Cybersecurity specialists Rapid7 rated the Bash bug as 10 out of 10 for severity, but “low” on complexity – a relatively easy vulnerability for hackers to capitalise on.

“Using this vulnerability, attackers can potentially take over the operating system, access confidential information, make changes, et cetera,” said Tod Beardsley, a Rapid7 engineer.

“Anybody with systems using Bash needs to deploy the patch immediately.”

Security firms have suggested that there is evidence Shellshock is being used by hackers.

“The vulnerability has already been used for malicious intentions – infecting vulnerable web servers with malware, and also in hacker attacks,” said Kaspersky Labs.

“Our researchers are constantly gathering new samples and indications of infections based on this vulnerability.”

For general home users worried about security, Prof Woodward suggested simply keeping an eye on manufacturer websites for updates – particularly for hardware such as broadband routers.

Free questions

The new bug has turned the spotlight, once again, onto the reliance the technology industry has on products built and maintained by small teams often made up of volunteers.

Heartbleed was a bug related to open source cryptographic software OpenSSL. After the bug became public, major tech firms moved to donate large sums of money to the team responsible for maintaining the software.

Similarly, the responsibility for Bash lies with just one person – Chet Ramey, a developer based at Case Western Reserve University in Ohio.

That such key parts of everyday technology are maintained in this way is a cause for concern, said Tony Dyhouse from the UK’s Trustworthy Software Initiative.

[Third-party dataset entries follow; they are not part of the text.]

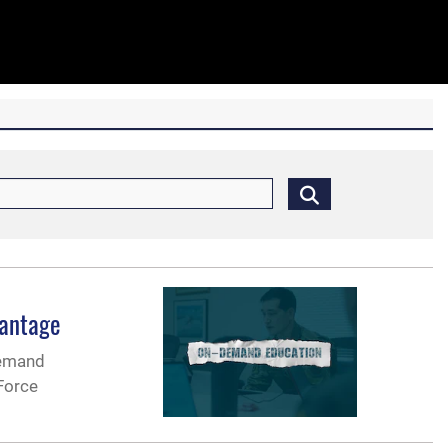
vantage
demand
Force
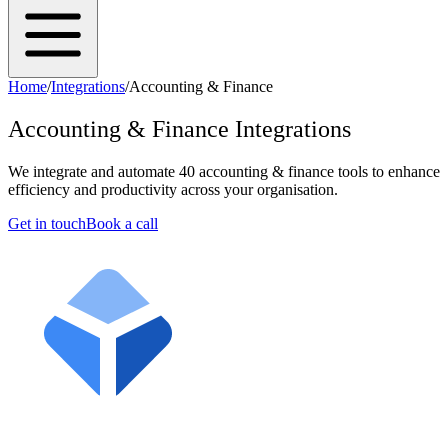
Home
/
Integrations
/
Accounting & Finance
Accounting & Finance
Integrations
We integrate and automate
40
accounting & finance
tools to enhance
efficiency and productivity across your organisation.
Get in touch
Book a call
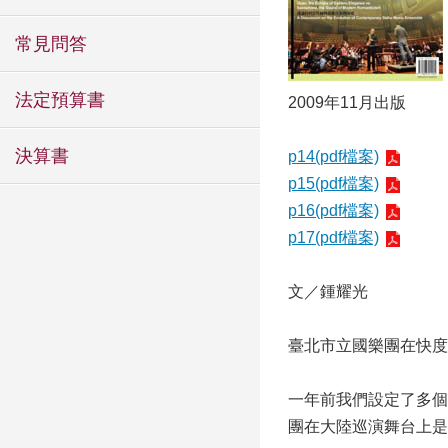
常見問答
法定預算書
2009年11月出版
決算書
p14(pdf檔案)
p15(pdf檔案)
p16(pdf檔案)
p17(pdf檔案)
文／鍾耀光
臺北市立國樂團在快度
一年前我們設定了多個
團在大陸巡演舞台上是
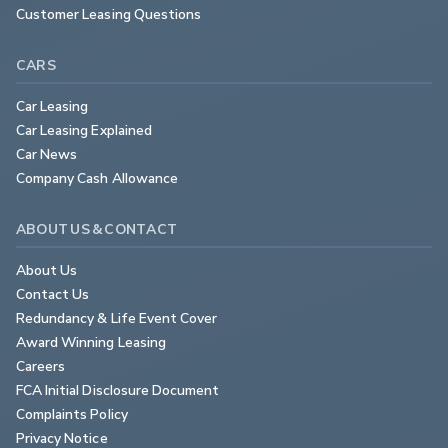
Customer Leasing Questions
CARS
Car Leasing
Car Leasing Explained
Car News
Company Cash Allowance
ABOUT US & CONTACT
About Us
Contact Us
Redundancy & Life Event Cover
Award Winning Leasing
Careers
FCA Initial Disclosure Document
Complaints Policy
Privacy Notice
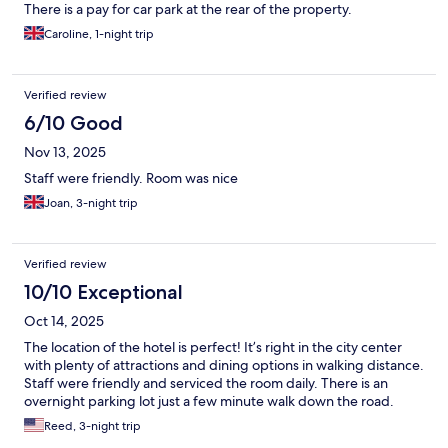
There is a pay for car park at the rear of the property.
Caroline, 1-night trip
Verified review
6/10 Good
Nov 13, 2025
Staff were friendly. Room was nice
Joan, 3-night trip
Verified review
10/10 Exceptional
Oct 14, 2025
The location of the hotel is perfect! It’s right in the city center
with plenty of attractions and dining options in walking distance.
Staff were friendly and serviced the room daily. There is an
overnight parking lot just a few minute walk down the road.
Reed, 3-night trip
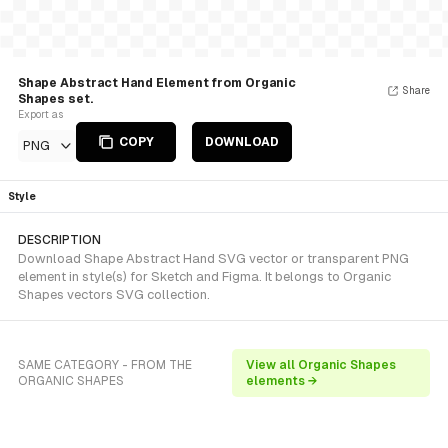
Shape Abstract Hand Element from Organic
Share
Shapes set.
Export as
COPY
DOWNLOAD
PNG
Style
DESCRIPTION
Download Shape Abstract Hand SVG vector or transparent PNG
element in style(s) for Sketch and Figma. It belongs to Organic
Shapes vectors SVG collection.
SAME CATEGORY - FROM THE
View all Organic Shapes
ORGANIC SHAPES
elements →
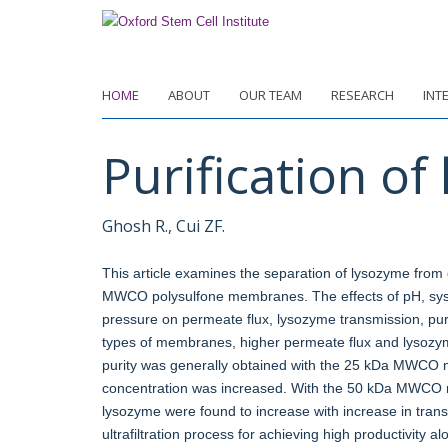
Skip
to
main
content
HOME
ABOUT
OUR TEAM
RESEARCH
INT
Purification of
Ghosh R., Cui ZF.
This article examines the separation of lysozyme from 
MWCO polysulfone membranes. The effects of pH, sy
pressure on permeate flux, lysozyme transmission, puri
types of membranes, higher permeate flux and lysozy
purity was generally obtained with the 25 kDa MWCO 
concentration was increased. With the 50 kDa MWCO me
lysozyme were found to increase with increase in tran
ultrafiltration process for achieving high productivity a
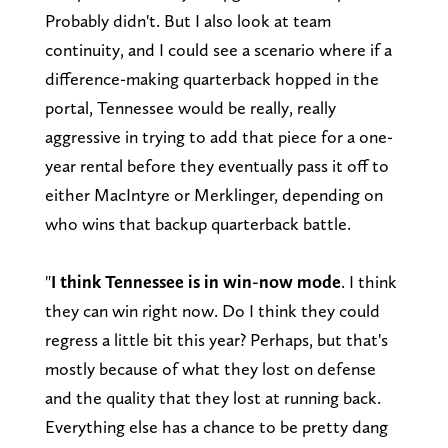
Probably didn't. But I also look at team
continuity, and I could see a scenario where if a
difference-making quarterback hopped in the
portal, Tennessee would be really, really
aggressive in trying to add that piece for a one-
year rental before they eventually pass it off to
either MacIntyre or Merklinger, depending on
who wins that backup quarterback battle.
"
I think Tennessee is in win-now mode
. I think
they can win right now. Do I think they could
regress a little bit this year? Perhaps, but that's
mostly because of what they lost on defense
and the quality that they lost at running back.
Everything else has a chance to be pretty dang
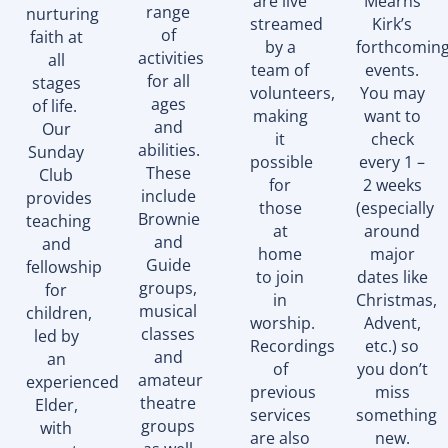
are live
Mearns
range
nurturing
streamed
Kirk’s
of
faith at
by a
forthcomin
activities
all
team of
events.
for all
stages
volunteers,
You may
ages
of life.
making
want to
and
Our
it
check
abilities.
Sunday
possible
every 1 –
These
Club
for
2 weeks
include
provides
those
(especially
Brownie
teaching
at
around
and
and
home
major
Guide
fellowship
to join
dates like
groups,
for
in
Christmas,
musical
children,
worship.
Advent,
classes
led by
Recordings
etc.) so
and
an
of
you don’t
amateur
experienced
previous
miss
theatre
Elder,
services
something
groups
with
are also
new.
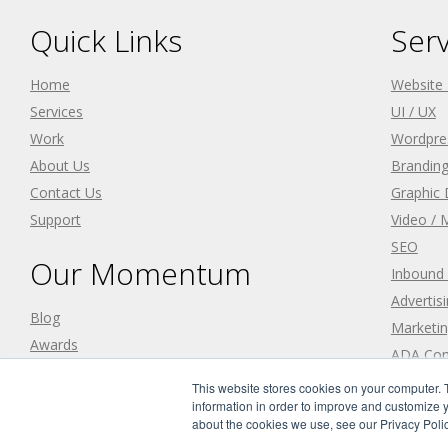
Quick Links
Serv
Home
Website
Services
UI / UX
Work
Wordpre
About Us
Branding
Contact Us
Graphic 
Support
Video / 
SEO
Our Momentum
Inbound
Advertis
Blog
Marketin
Awards
ADA Com
Careers
This website stores cookies on your computer. 
information in order to improve and customize y
about the cookies we use, see our Privacy Polic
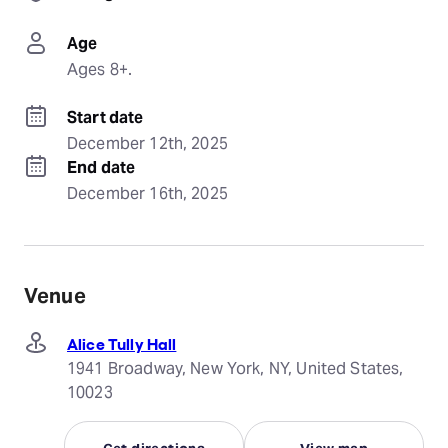
Age
Ages 8+.
Start date
December 12th, 2025
End date
December 16th, 2025
Venue
Alice Tully Hall
1941 Broadway, New York, NY, United States,
10023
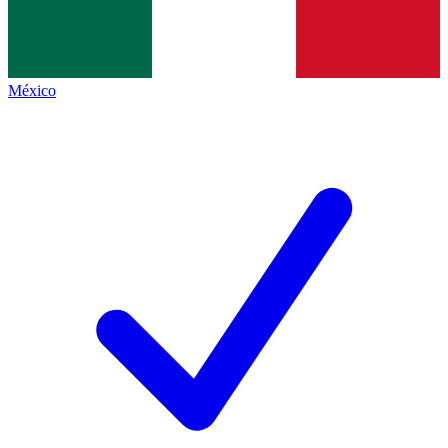
México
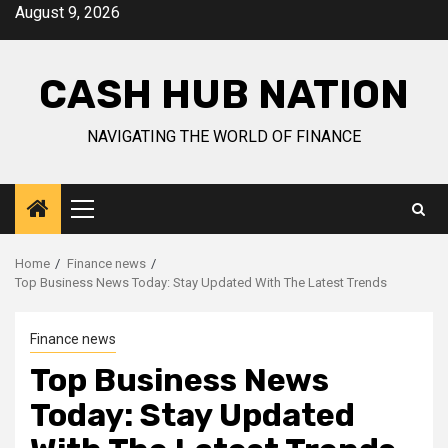
Skip
August 9, 2026
to
content
CASH HUB NATION
NAVIGATING THE WORLD OF FINANCE
Primary
Menu
Home
Finance news
Top Business News Today: Stay Updated With The Latest Trends
Finance news
Top Business News
Today: Stay Updated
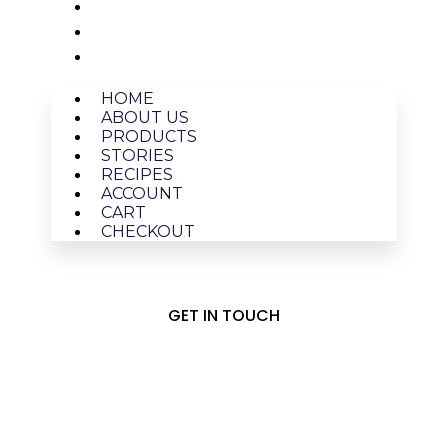
ACCOUNT
CART
CHECKOUT
HOME
ABOUT US
PRODUCTS
STORIES
RECIPES
ACCOUNT
CART
CHECKOUT
GET IN TOUCH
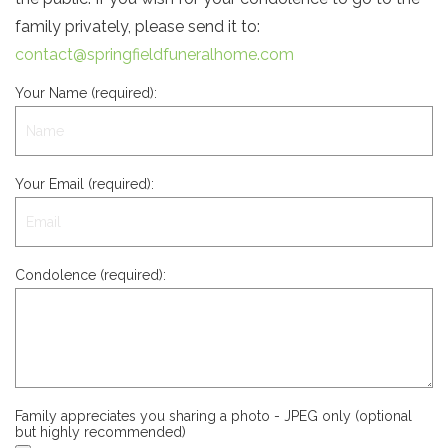
family privately, please send it to:
contact@springfieldfuneralhome.com
Your Name (required):
Your Email (required):
Condolence (required):
Family appreciates you sharing a photo - JPEG only (optional
but highly recommended)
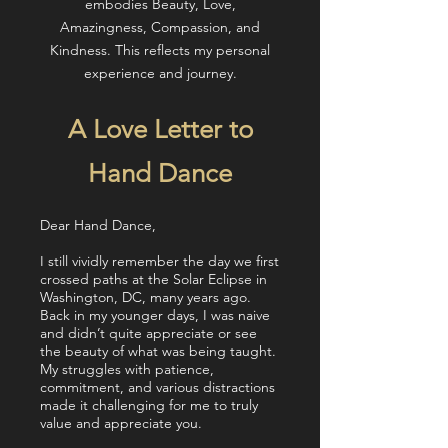
embodies Beauty, Love,
Amazingness, Compassion, and
Kindness. This reflects my personal
experience and journey.
A Love Letter to
Hand Dance
Dear Hand Dance,
I still vividly remember the day we first
crossed paths at the Solar Eclipse in
Washington, DC, many years ago.
Back in my younger days, I was naive
and didn’t quite appreciate or see
the beauty of what was being taught.
My struggles with patience,
commitment, and various distractions
made it challenging for me to truly
value and appreciate you.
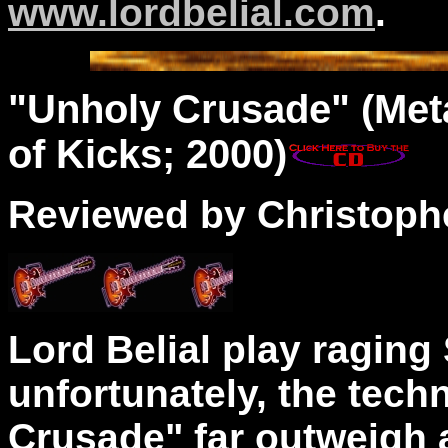
www.lordbelial.com
.
"
Unholy
Crusade" (Met
of Kicks; 2000)
Reviewed by Christophe
Lord Belial play raging
unfortunately, the tech
Crusade" far outweigh a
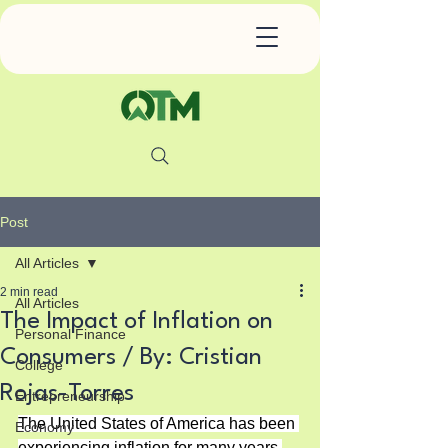
Post
All Articles
2 min read
All Articles
The Impact of Inflation on
Personal Finance
Consumers / By: Cristian
College
Rojas-Torres
Entrepreneurship
The United States of America has been 
Economy
experiencing inflation for many years 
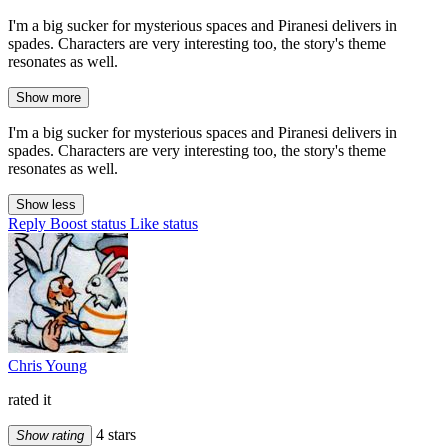
I'm a big sucker for mysterious spaces and Piranesi delivers in
spades. Characters are very interesting too, the story's theme
resonates as well.
Show more
I'm a big sucker for mysterious spaces and Piranesi delivers in
spades. Characters are very interesting too, the story's theme
resonates as well.
Show less
Reply
Boost status
Like status
Chris Young
rated it
4 stars
Show rating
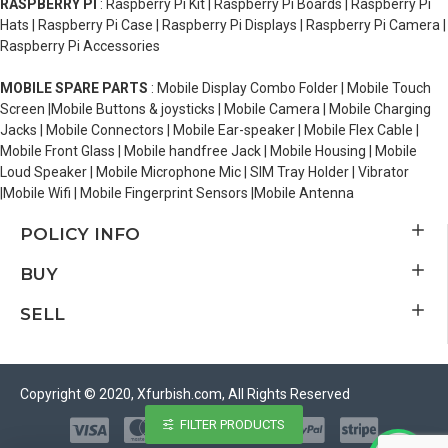
RASPBERRY PI
: Raspberry Pi Kit | Raspberry Pi Boards | Raspberry Pi
Hats | Raspberry Pi Case | Raspberry Pi Displays | Raspberry Pi Camera |
Raspberry Pi Accessories
MOBILE SPARE PARTS
: Mobile Display Combo Folder | Mobile Touch
Screen |Mobile Buttons & joysticks | Mobile Camera | Mobile Charging
Jacks | Mobile Connectors | Mobile Ear-speaker | Mobile Flex Cable |
Mobile Front Glass | Mobile handfree Jack | Mobile Housing | Mobile
Loud Speaker | Mobile Microphone Mic | SIM Tray Holder | Vibrator
|Mobile Wifi | Mobile Fingerprint Sensors |Mobile Antenna
POLICY INFO
BUY
SELL
Copyright © 2020, Xfurbish.com, All Rights Reserved
FILTER PRODUCTS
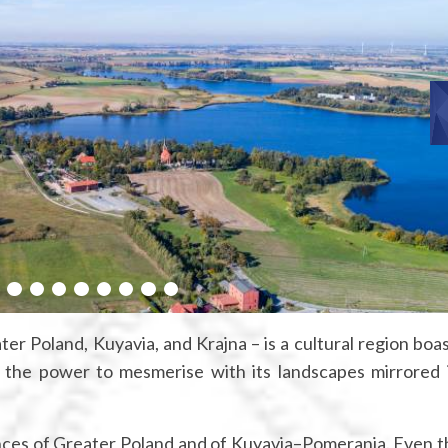
ter Poland, Kuyavia, and Krajna – is a cultural region boas
d the power to mesmerise with its landscapes mirrored 
vinces of Greater Poland and of Kuyavia–Pomerania. Even 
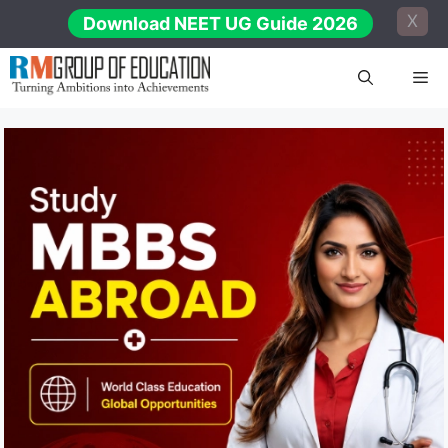
Skip
X
Download NEET UG Guide 2026
to
content
Me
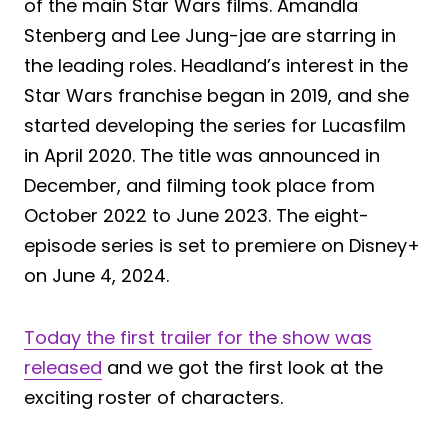
of the main Star Wars films. Amandla
Stenberg and Lee Jung-jae are starring in
the leading roles. Headland’s interest in the
Star Wars franchise began in 2019, and she
started developing the series for Lucasfilm
in April 2020. The title was announced in
December, and filming took place from
October 2022 to June 2023. The eight-
episode series is set to premiere on Disney+
on June 4, 2024.
Today the first trailer for the show was
released
and we got the first look at the
exciting roster of characters.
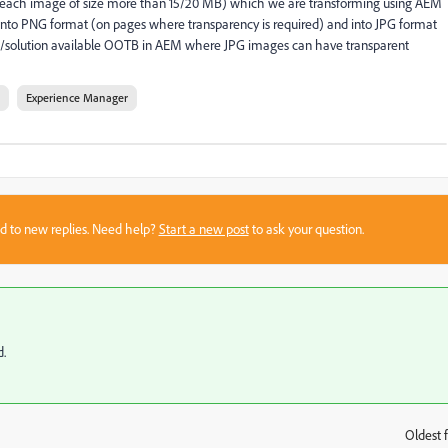
each image of size more than 15/20 MB) which we are transforming using AEM
o PNG format (on pages where transparency is required) and into JPG format
ach/solution available OOTB in AEM where JPG images can have transparent
Experience Manager
sed to new replies. Need help?
Start a new post
to ask your question.
d.
Oldest f
:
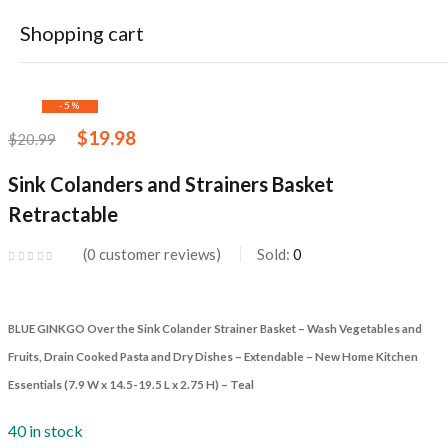
Sink Colanders and Strainers Basket Retractable
Shopping cart
-5%
$
19.98
$
20.99
Sink Colanders and Strainers Basket
Retractable
Your cart is empty
Continue Shopping
0
customer reviews
Sold:
0
BLUE GINKGO Over the Sink Colander Strainer Basket – Wash Vegetables and
Fruits, Drain Cooked Pasta and Dry Dishes – Extendable – New Home Kitchen
Essentials (7.9 W x 14.5-19.5 L x 2.75 H) – Teal
40 in stock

“To achieve a more stable and secure technology environment in which businesses and individuals can feel truly safe, we have to peel back the layers, start at the bottom and work up,” he said.

“This is utterly symptomatic of the historic neglect we have seen for the development of a dependable and trustworthy baseline upon which to develop a software infrastructure for the UK.

“Ultimately, this is a lifecycle problem. It’s here because people are making mistakes whilst writing code and making further mistakes when patching the original problems.”